Why aren't they simply boiling the water, nuclear powered? That article says membrane desal leaves half the water extra salty, is that right? Does boiling it leave that much? I'd imagine there'd just be a concentrated, mostly-solid byproduct.

I'm probably wrong else everyone would already be doing this. OTOH, many people and places seem to be going against nuclear power, so perhaps it isn't just a technical issue. At any rate, that article just left more questions than answers.


Is nuclear cheaper per joule than other energy on the grid?

They'd essentially be running a nuclear powerplant, which wouldn't turn out any resellable power, just water.
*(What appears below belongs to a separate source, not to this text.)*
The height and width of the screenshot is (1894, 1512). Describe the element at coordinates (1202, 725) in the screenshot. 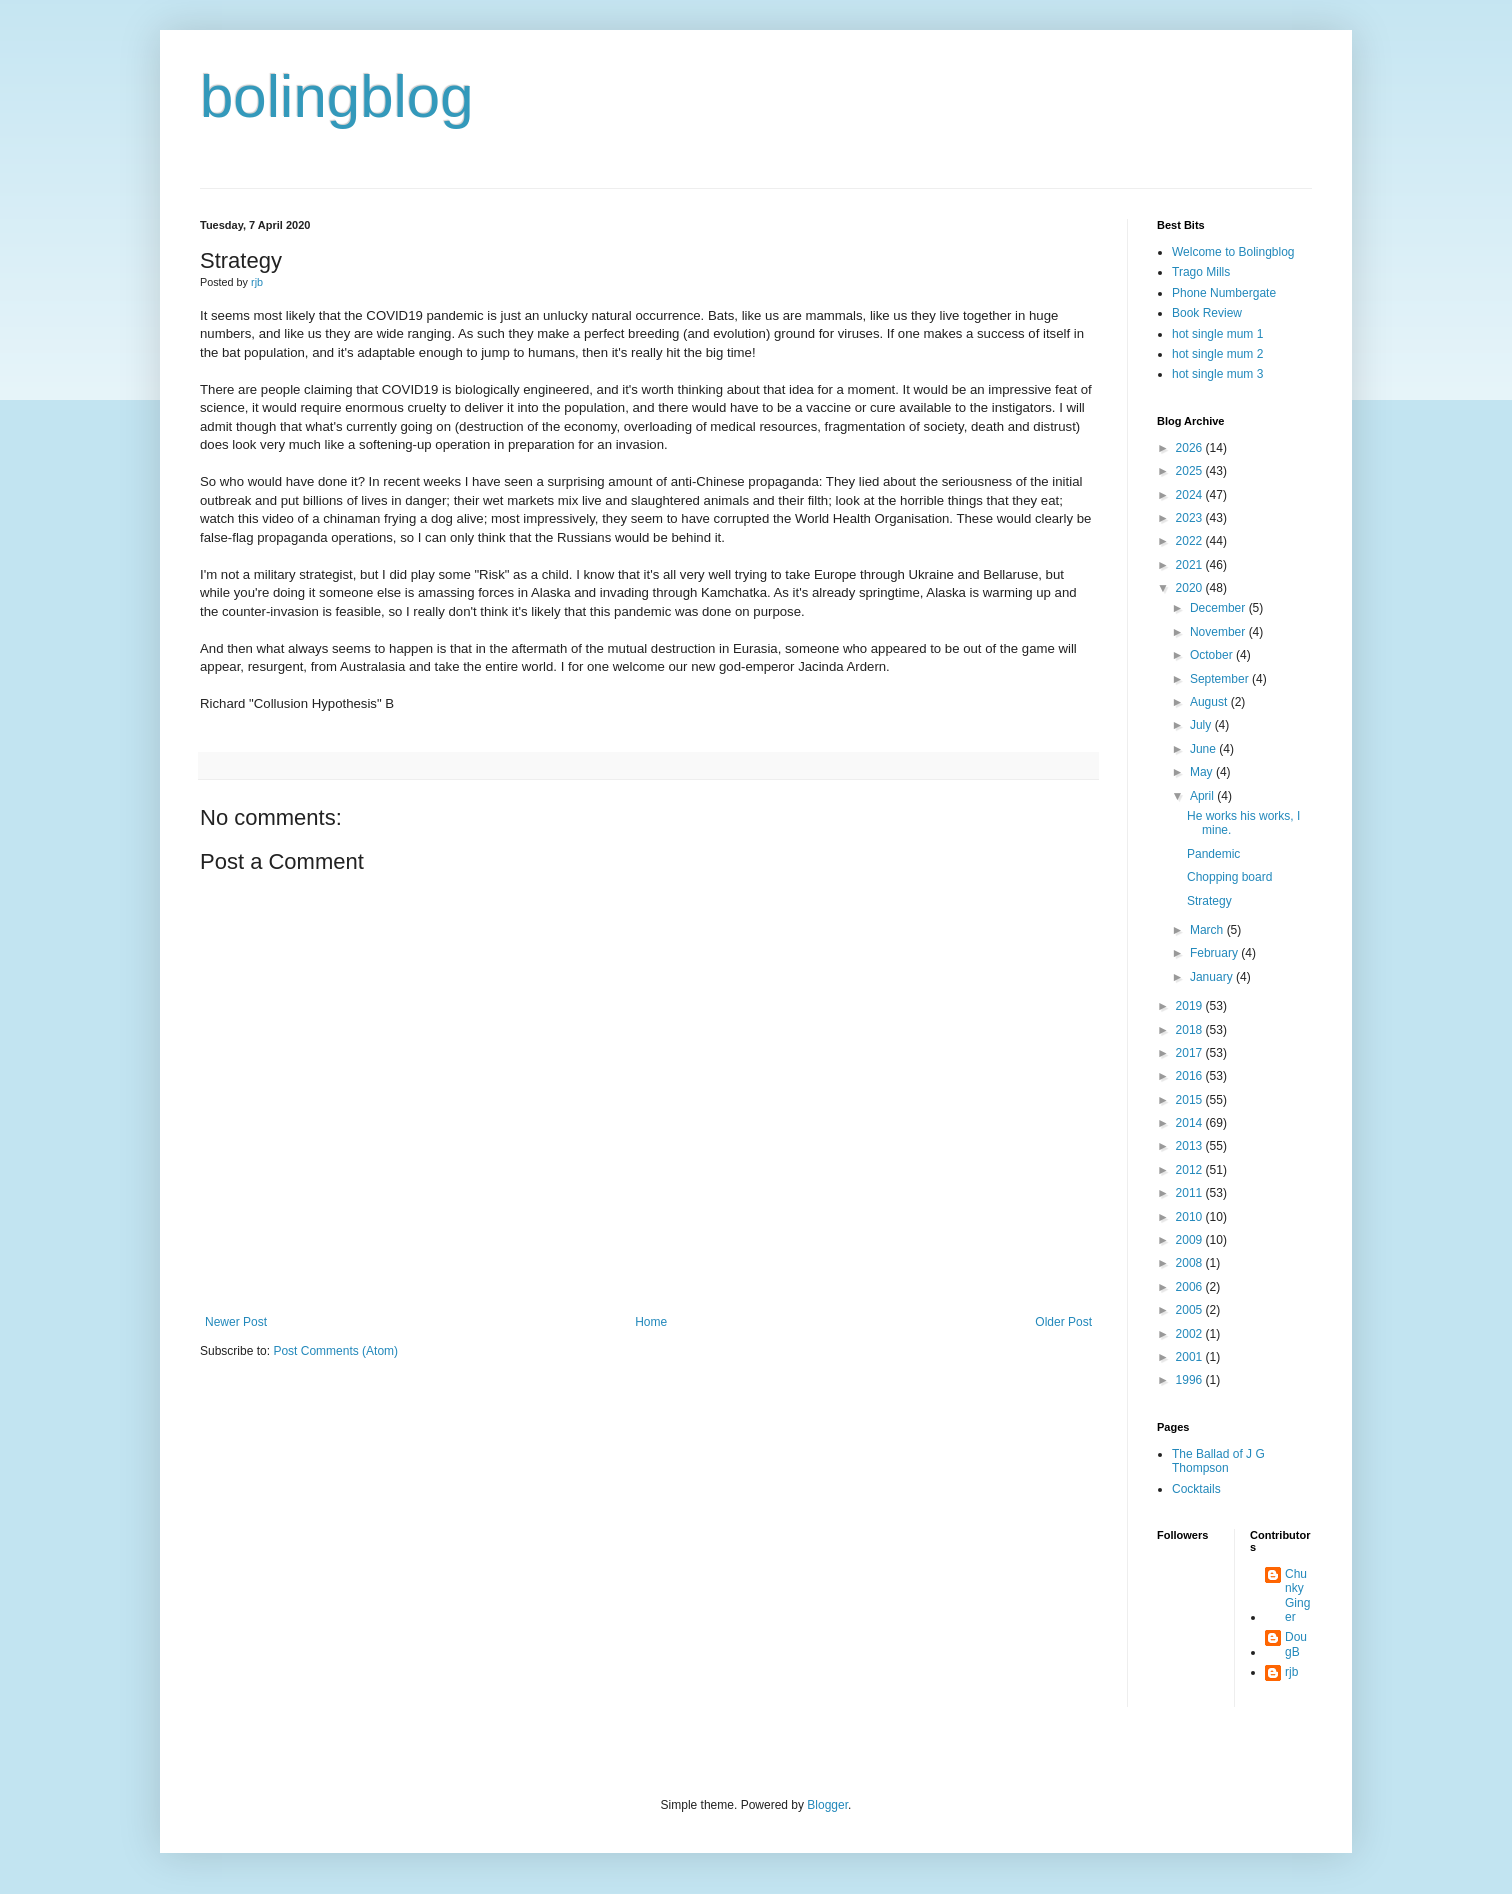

tl;dr: Desal is too energy intensive and expensive to be feasible while other conservation options haven't been tried yet. Also, massive potential environmental impact for water intake and brine output.


I find it odd that it's too expensive. It's cheaper than the price of water in e.g. Finland and many European countries, yet I've never heard anyone complain about the price water.

http://en.wikipedia.org/wiki/Desalination#Economics http://www.vercon.fi/fi/tietoa-vedenkulutuksesta/veden-hinta...


I was going to say. Look at the numbers in the article. $25,000 per month for 1200 homes. That's $20.83 per month. I'm sure costs down down with scale.

Not that much different than what I'm paying for municipal water.